Italia da bere: la relazione piuttosto rabbiosa della Corte dei Conti mette in luce un fatto curioso relativo al 1966. Pare che ogni quattro giorni (anzi è sicuro), nel Belpaese abbia visto la luce un nuovo generale delle forze armate.
30 settembre – Italia, un ordigno esplosivo contenuto in una valigetta viene collocato sul treno che collega Monaco di Baviera a Roma. Il pronto intervento di due agenti di polizia alla stazione di Trento, consente di far esplodere la bomba su un binario isolato, ma i due agenti Edoardo Martini e Filippo Foti restano uccisi. L'attentato è di matrice sudtirolese. - I lavoratori dell'OMECA dopo l'occupazione a oltranza ottengono l'11% di aumento dei salari. Scioperi: centinaia di vertenze aperte dai metalmeccanici che coinvolgono fra le altre FIAT, Olivetti, Vanzetti, Piaggio, Aerfer, Leghe leggere, Italsider, STAC (le aziende elencate dalla FIOM sono 150 in tutta Italia); continuano anche le lotte contadine on Umbria, Sicilia, Puglia, Campania, Toscana ed Emilia; ad Eboli la cittadinanza scende in piazza in solidarietà con i lavoratori dell'Improsta che scioperano contro i licenziamenti; continua il blocco delle autolinee alla Zeppieri; riprendono gli scioperi dei minatori in Sicilia e la lotta degli operai della Meccanurgica; sempre in lotta anche le lavoratrici della MAGEN e le raccoglitrici di olive calabresi; A Matera, sciopero generale del fronte unito dei braccianti, degli edili e dei pensionati. Ed è una vittoria clamorosa quella dei lavoratori della Vaselli di Taranto che riescono a far ritirare i licenziamenti. Crisi idrica: oggi tocca ad Avezzano.
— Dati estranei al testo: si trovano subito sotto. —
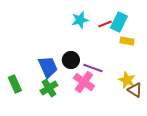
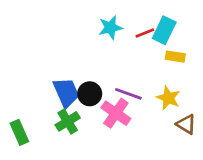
black circle: (71, 60) -> (90, 94), moved
yellow star: (127, 80) -> (168, 98), moved
green rectangle: (15, 84) -> (19, 132), moved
In tutto ciò, il governo dichiara che l'aumento della benzina perdurerà fino al 1970.
Chiudiamo con la musica.
Dionne Warwick, Alfie
https://www.youtube.com/watch?v=4NPAz8-O29U&list=PL1oBy9g5AfdZCfHZLDdImQeVug2T7IUuH&index=56
E ne sentiamo un'altra dei Rolling Stones, Ruby Tuesday
https://www.youtube.com/watch?v=2PIRzqDrbLQ&list=PL1oBy9g5AfdZCfHZLDdImQeVug2T7IUuH&index=76
Fine parte settima
Titolo: Re:Romanzo musicale
Inserito da: Fiammetta il 05 Mag 2025, 11:54
Comunicazione di servizio: Quintino purtroppo non c'è più e avevo ricominciato a scrivere soprattutto per lui, perché sapevo di fargli cosa gradita. Non so quando riprenderò, temo di dover aspettare un tempo in cui scrivere su questo topic non mi rattristerà. E non so quanto ci vorrà.
Grazie Fabio, grazie di tutto. Ci manchi.